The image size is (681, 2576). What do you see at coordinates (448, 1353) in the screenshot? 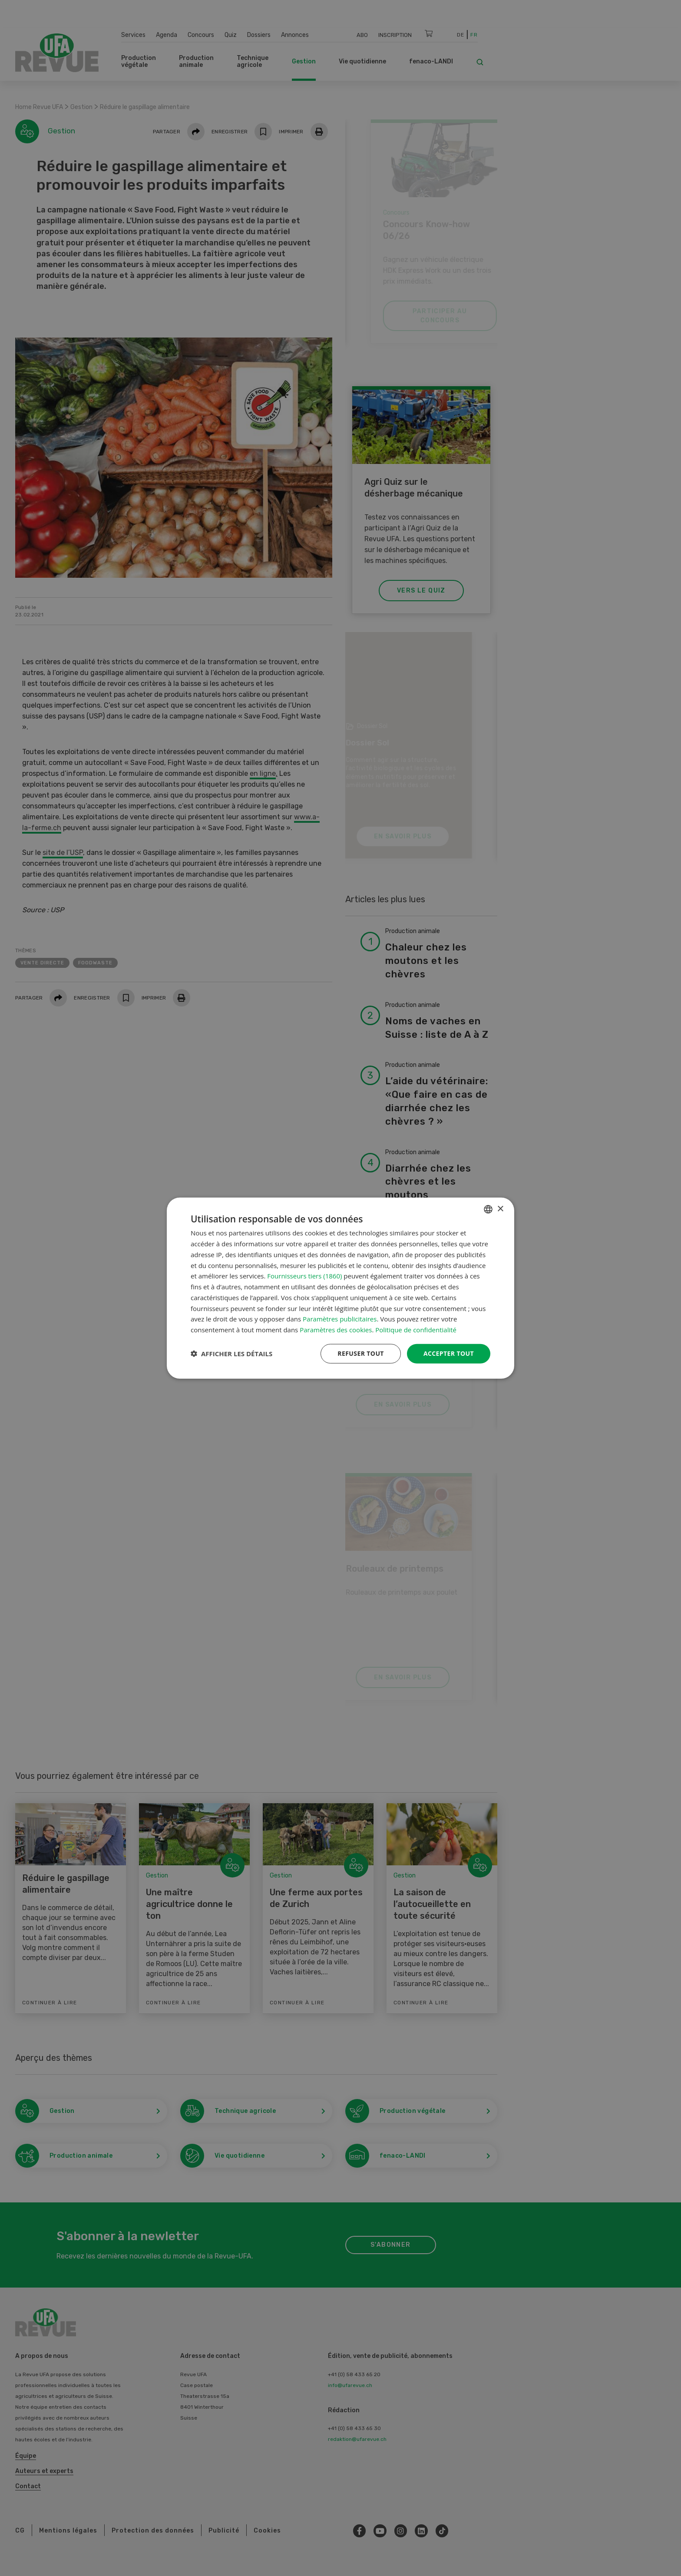
I see `Accepter tout [button]` at bounding box center [448, 1353].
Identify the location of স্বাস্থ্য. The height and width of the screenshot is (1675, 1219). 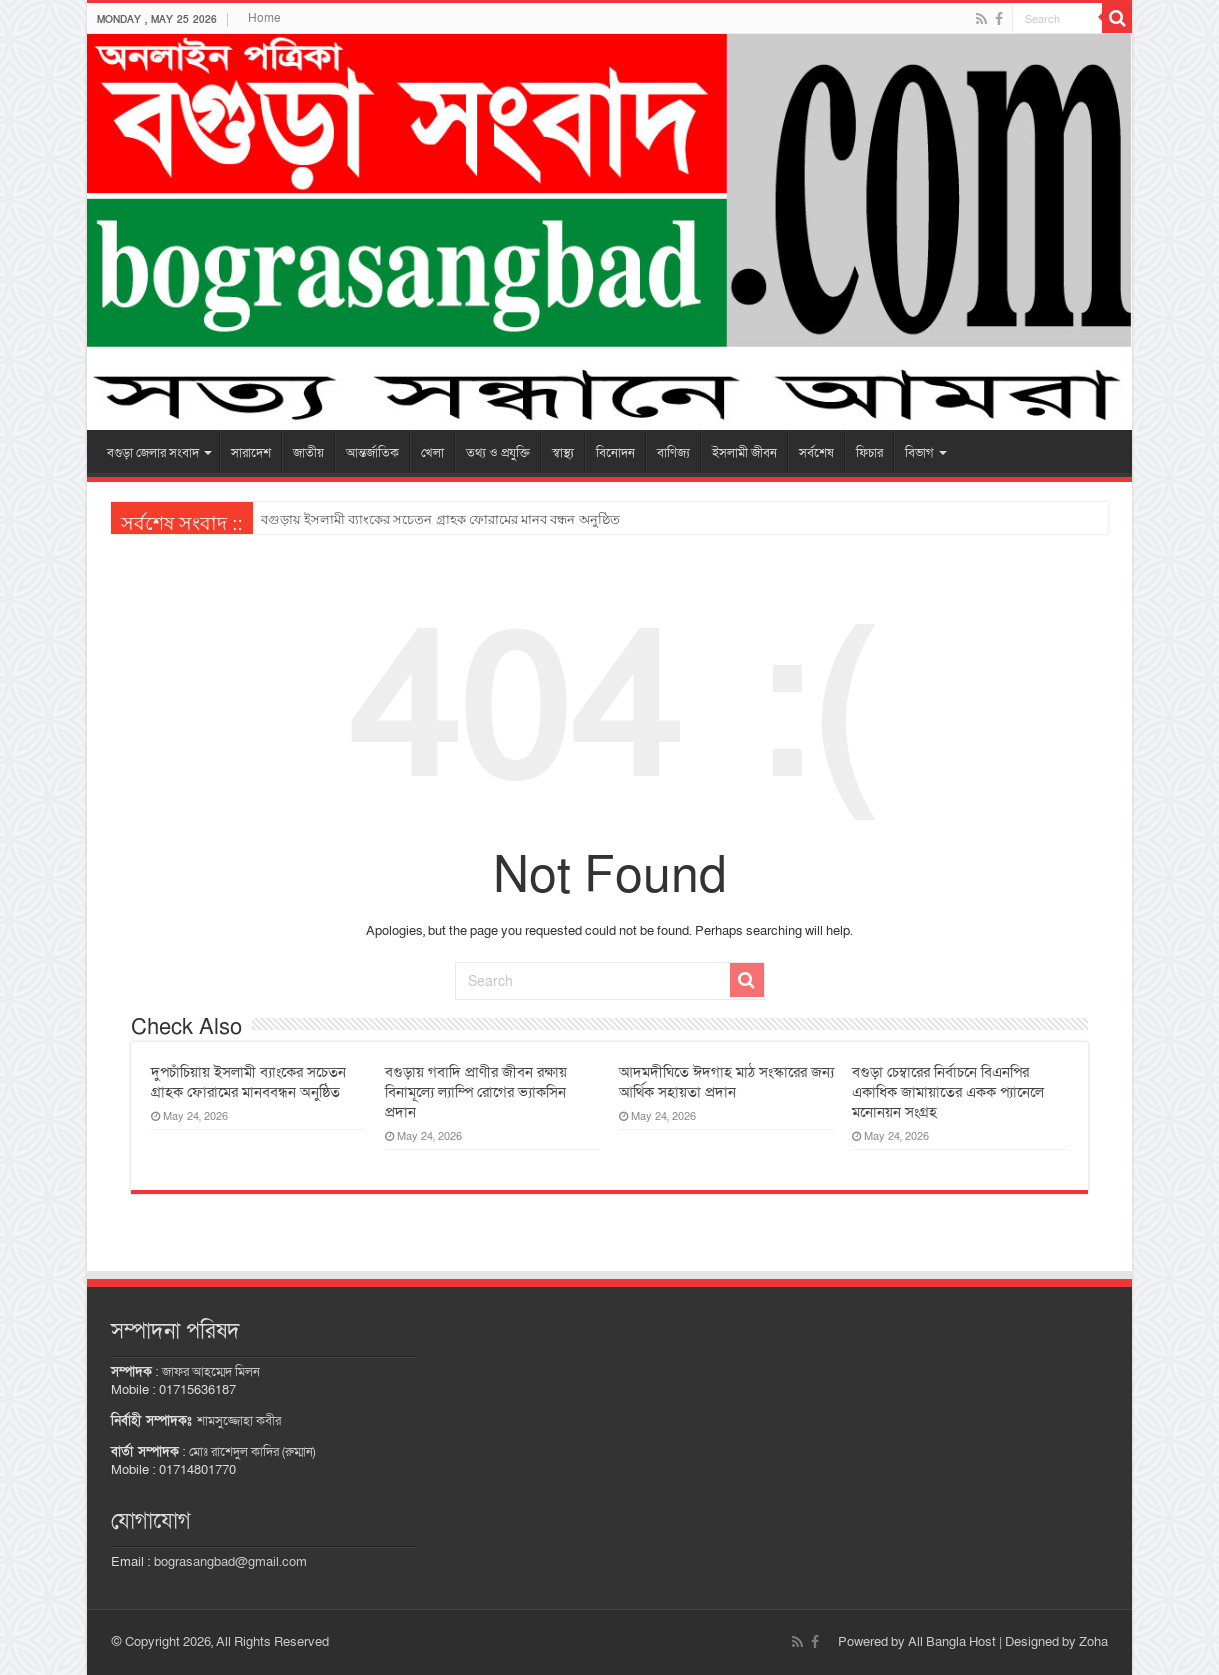
(563, 453).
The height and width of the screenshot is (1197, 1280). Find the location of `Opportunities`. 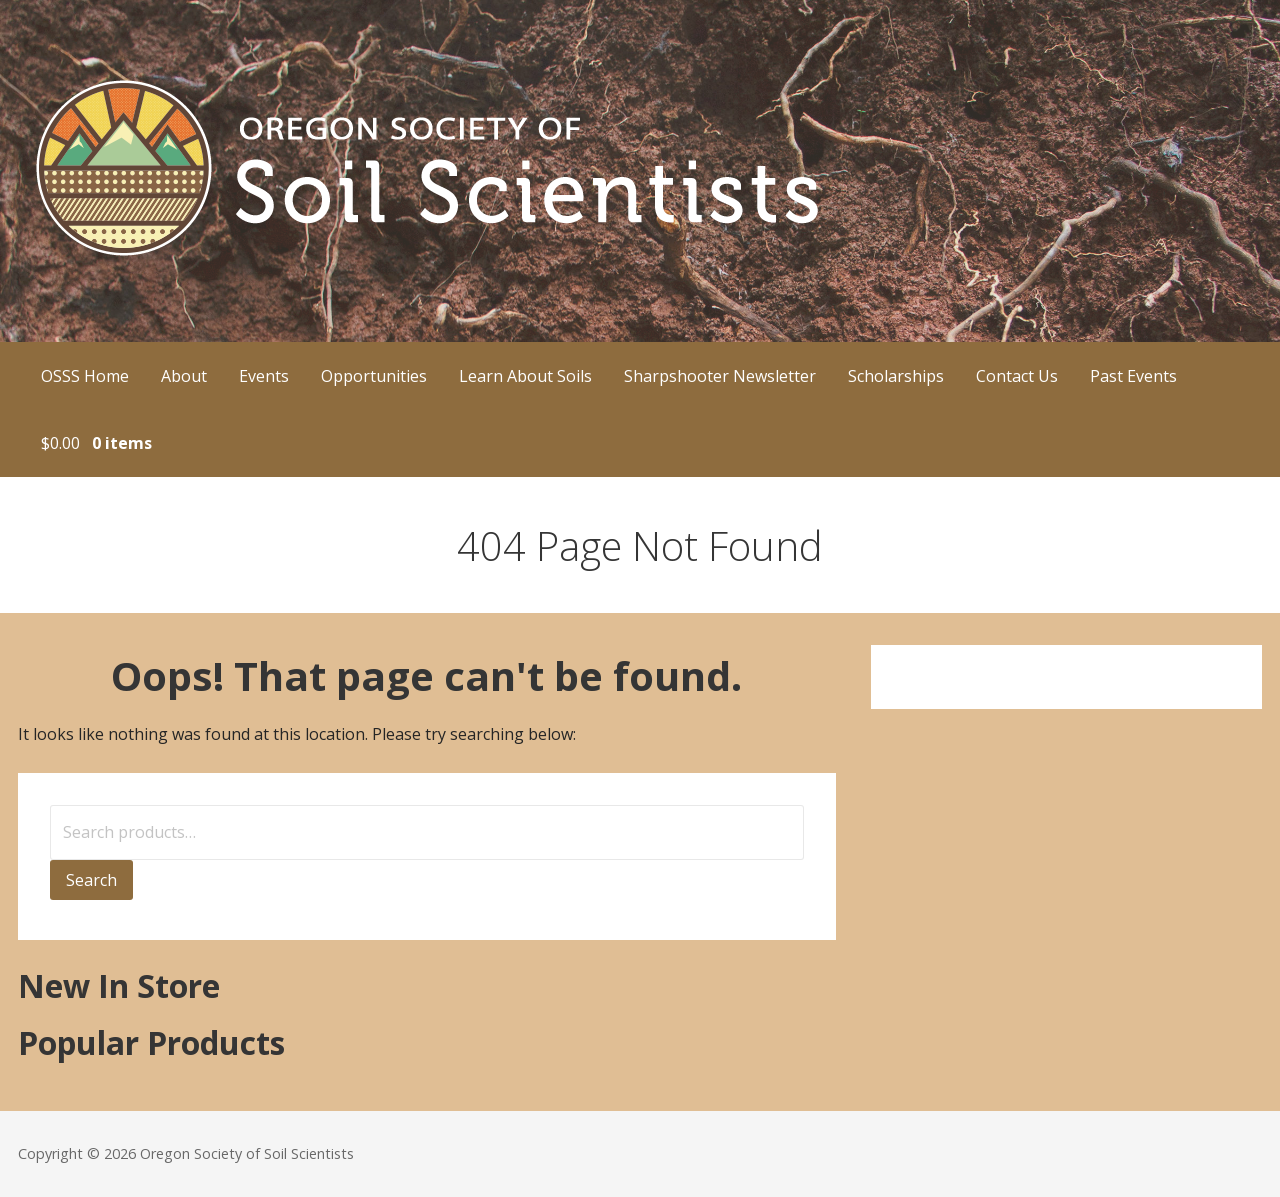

◆ ◆ ◆ ◆

* The task *
Your reply should hold exactly the lines from the line containing "Identify the location" through the final line of the listing, and none of the pictures.

* Task solution *
Identify the location of স্বাস্থ্য. The height and width of the screenshot is (1675, 1219). 
(563, 453).
The height and width of the screenshot is (1197, 1280). Find the location of `Opportunities`. 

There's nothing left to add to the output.